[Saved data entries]
########
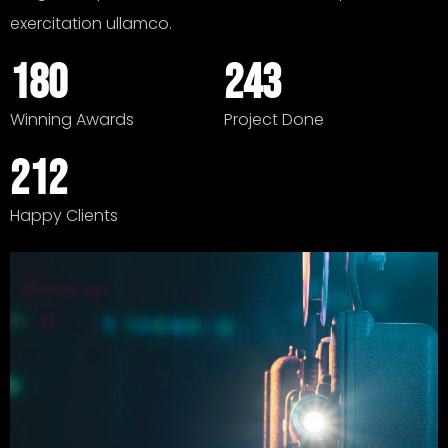
exercitation ullamco.
180
243
Winning Awards
Project Done
212
Happy Clients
########
Reproduce each entry above word for word. Pictures are not part of the copy.

exercitation ullamco.
180
243
Winning Awards
Project Done
212
Happy Clients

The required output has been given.